Peter moved his hand back to his own needy dick, stroking and pulling at it in time with Sylar's motions. He loved the feeling of being held down and the illusion of being used and abused. He gloried in it. He could let the world fuzz out, his worries dissipate. He wasn't in control now. He didn't need to be in control now. There was no one to help, no one to save. He belonged to Sylar, Sylar was plowing him, and that was just how it needed to be. It was perfection. He felt it when Sylar unloaded inside of him, the hand at Peter's hip clenching and the one on the back of his neck releasing to splay flat on his back between his shoulder blades. It gave Sylar balance for his last, stuttering thrusts.

The knowledge that Sylar had come inside of him, lost control, and came first was so hot that Peter came seconds later, squeezing the tip of his dick and feeling the hot come leaking out around his fist. He panted hard, struggling to get enough breath. Sylar stroked his back gently. A few moments later, Peter flopped to the side, clumsily summoning his undershirt from the corner and using it to clean his hand. He offered it back to Sylar, who used it and made a few swipes at Peter's crack. Sylar rolled him onto his side on the far side of the bed, settling behind him. An arm wrapped firmly around his middle, Peter felt possessed, loved, and protected. It was everything good. He tugged up the blankets over both of them and drifted off to sleep.


	9. Connected

Sylar stretched, wallowing in the strange feeling of safety he had with Peter at his side. This should have been the man most intent on killing him (again, and more permanently). Instead, Peter's ass was  _his_. And the rest of him, too – knowingly, willingly, and even, amazingly, eagerly.

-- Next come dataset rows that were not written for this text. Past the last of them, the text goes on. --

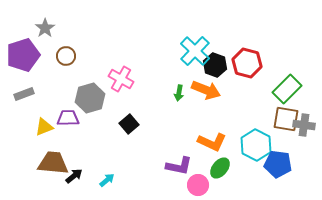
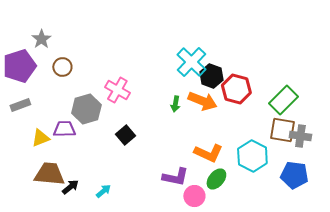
red hexagon: (247, 63) -> (236, 89), moved
blue pentagon: (278, 164) -> (294, 175), moved

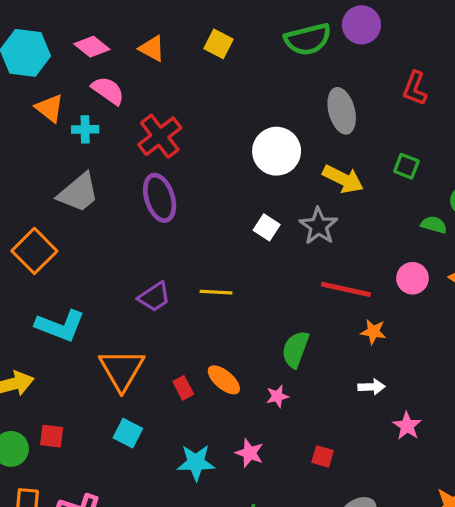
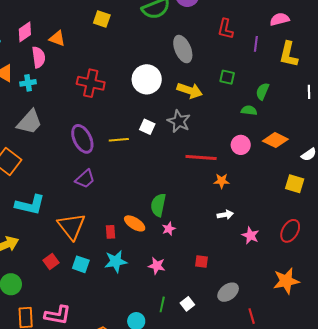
pink diamond: (92, 47) -> (25, 32), turned -65
orange triangle: (152, 48) -> (57, 38), moved
pink semicircle: (108, 91) -> (39, 57), turned 55
red cross: (160, 136) -> (91, 83), moved, turned -32
purple ellipse: (160, 198) -> (82, 139), moved
yellow line: (216, 292) -> (119, 140), moved
green semicircle: (295, 349) -> (158, 205), moved
red rectangle: (183, 388) -> (111, 232), turned 32
red square: (52, 436) -> (51, 261), moved, turned -35
cyan star: (196, 463) -> (116, 261), moved

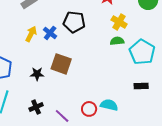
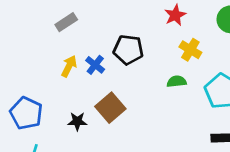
green semicircle: (117, 41) -> (177, 81), moved
brown square: (61, 64) -> (110, 108), turned 30

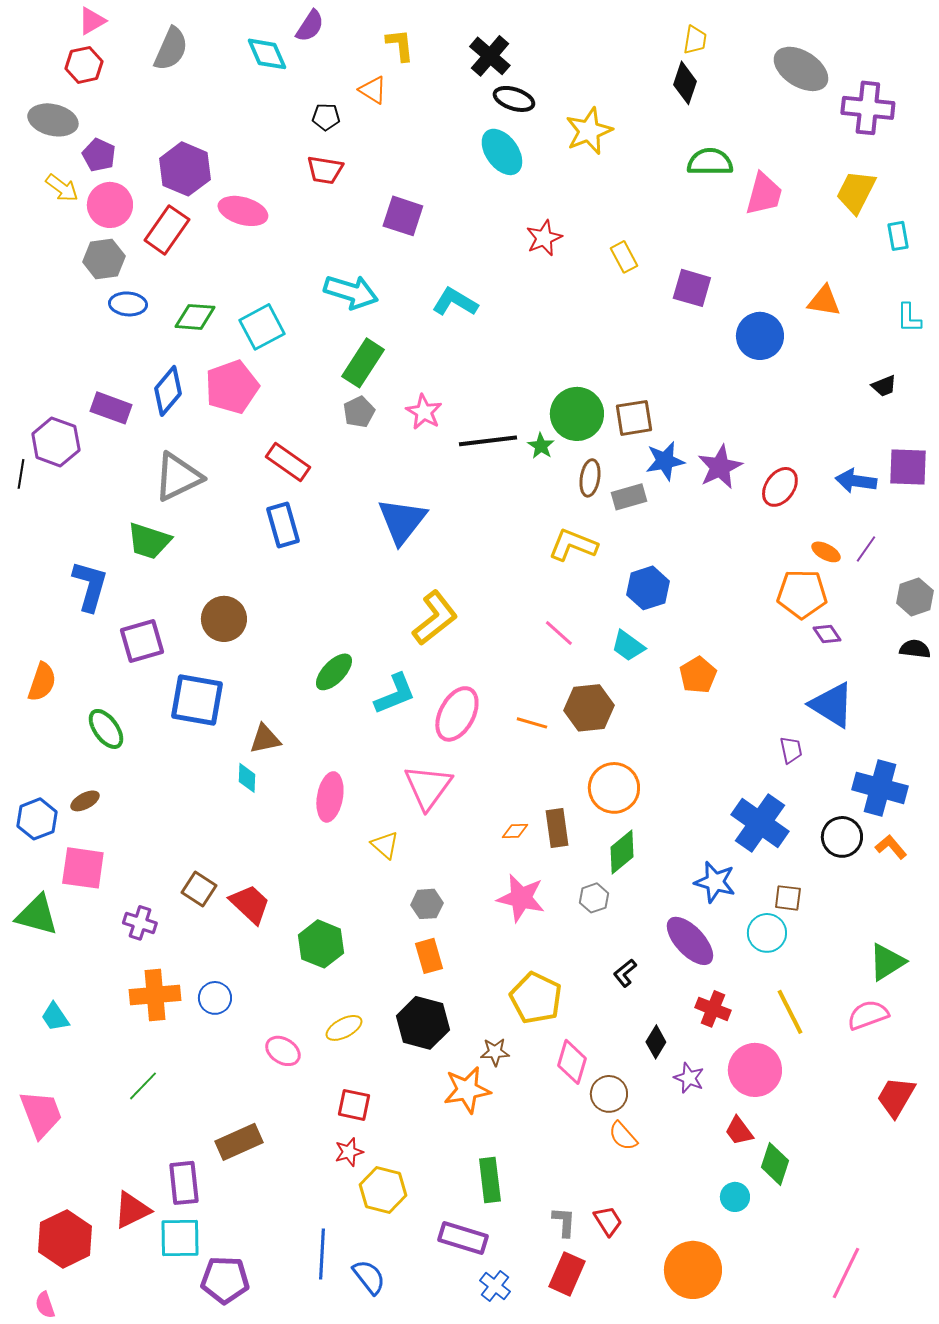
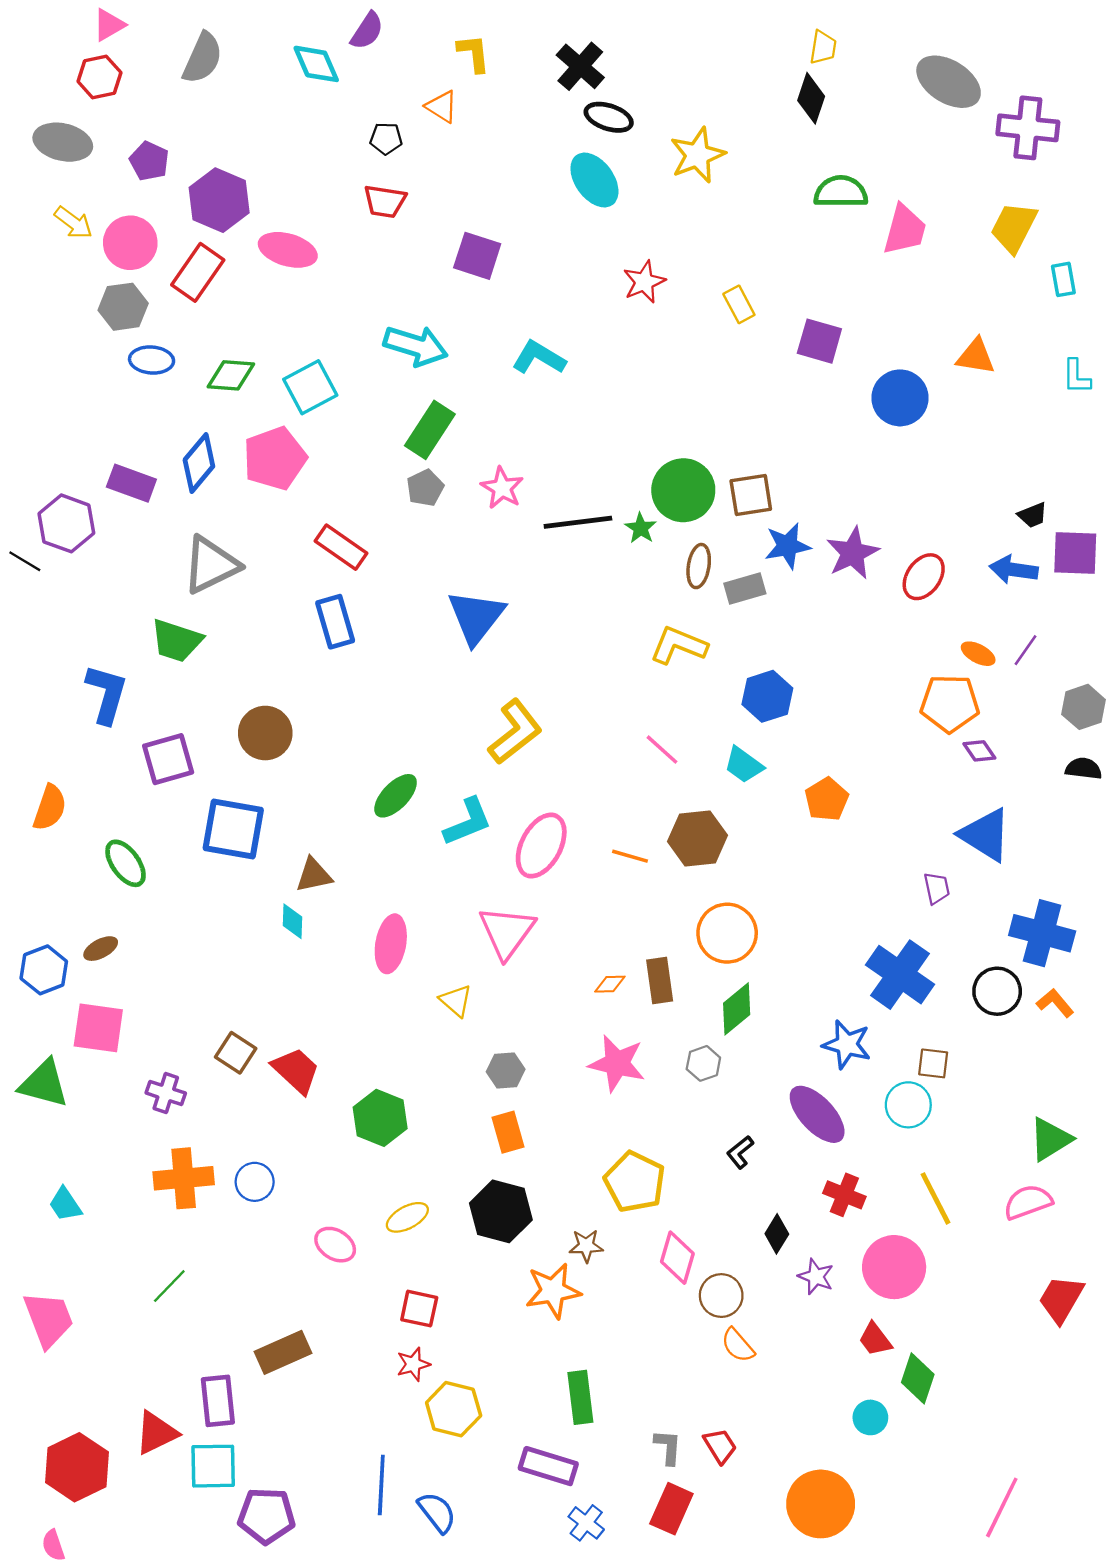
purple pentagon: (99, 155) -> (149, 161), moved
black trapezoid: (884, 386) -> (1033, 515), moved
black line: (21, 474) -> (25, 561), turned -68

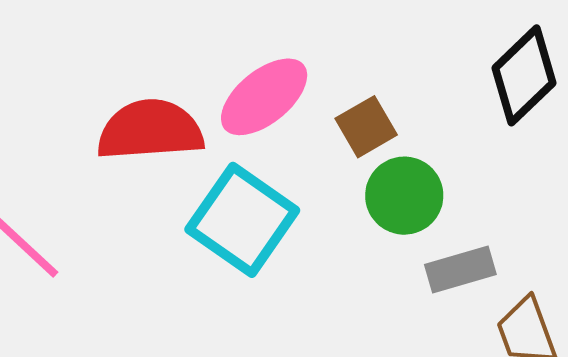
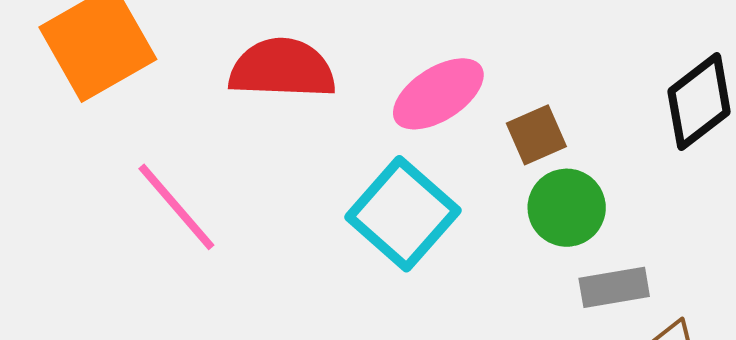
red semicircle: (150, 130) -> (282, 69), moved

Peter rolled onto his side facing Sylar, a dreamy, sleepy smile brightening his face. Sylar felt so … indulgent. Or indulged, perhaps. Peter had such a nice face to look at. Knowing Peter enjoyed the attention, Sylar looked. He reached out and slicked down some of Peter's errant eyebrow hairs, smirking at how he was allowed to do something so familiar and comfortable. Peter did not do things halfway – that was a life-saver for Sylar, who would have been torn apart by hesitancy and uncertainty, never quite knowing when his partner would make up their mind about him and what the decision would be when it came down. No – Peter was much more definite.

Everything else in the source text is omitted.